Serenity Johnson · Accepted Answer

#(4x+4)/(x^2(x+2))=1/x+2/x^2-1/(x+2)#

As we have #x^2(x+2)# in the denominator, we can have partial fractions as

#(4x+4)/(x^2(x+2))=A/x+B/x^2+C/(x+2)#

or #4x+4=Ax(x+2)+B(x+2)+Cx^2# ..............(P)

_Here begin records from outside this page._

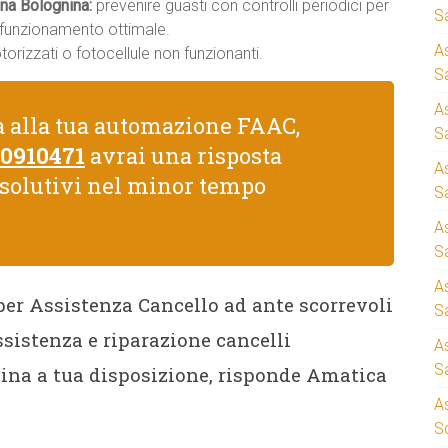
na Bolognina:
prevenire guasti con controlli periodici per
S
n funzionamento ottimale.
A
rizzati o fotocellule non funzionanti.
Sa
A
a alla tua automazione FAAC,
S
 0910471
avrai una risposta
A
isolutivi nel minor tempo
S
A
S
A
 per Assistenza Cancello ad ante scorrevoli
S
istenza e riparazione cancelli
A
S
ina a tua disposizione, risponde Amatica
A
S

If we put #x=0# in (P), we get #2B=4# i.e. #B=2#

and if we put #x=-2#, then #4C=-4# or #C=-1#

Comparing coefficient of #x^2# in (P), we get

#A+C=0# i.e. #A=-C=1#

Hence, partial fractions are

#(4x+4)/(x^2(x+2))=1/x+2/x^2-1/(x+2)#

Lincoln Anderson · Answer

Partial fraction : # (4x+4)/(x^2(x+2))= 1/x+2/x^2-1/(x+2)# Let # (4x+4)/(x^2(x+2))= A/x+B/x^2+C/(x+2)# or #(4x+4)/(x^2(x+2))=(Ax(x+2)+B(x+2)+Cx^2)/(x^2(x+2))# or #Ax(x+2)+B(x+2)+Cx^2=4x+4# or # x^2(A+C)+x(2A+B)+2B=4x+4# Equating the co-efficient of #x^2# in both sides we get, #A+C=0# Equating the co-efficient of #x# in both sides we get, #2A+B=4# Equating constant term in both sides we get, #2B=4or B=2# #B=2 :. 2A+2=4 :. 2A = 2 :. A=1; A+C=0# # :. C=-A :. C= -1# Hence partial fraction is # (4x+4)/(x^2(x+2))= 1/x+2/x^2-1/(x+2)# [Ans]

Lincoln Anderson · Answer

undefined To decompose the rational expression (4x + 4)/(x^2(x + 2)), follow these steps:

1. Factor the denominator: x^2(x + 2) = x^2 * (x + 2).
2. Write the expression as a sum of fractions with simpler denominators.
3. The decomposition will have the form: A/x + B/x^2 + C/(x + 2), where A, B, and C are constants to be determined.
4. Multiply both sides of the equation by the common denominator x^2(x + 2).
5. Simplify and solve for A, B, and C.

By solving the equation, you'll find the values of A, B, and C.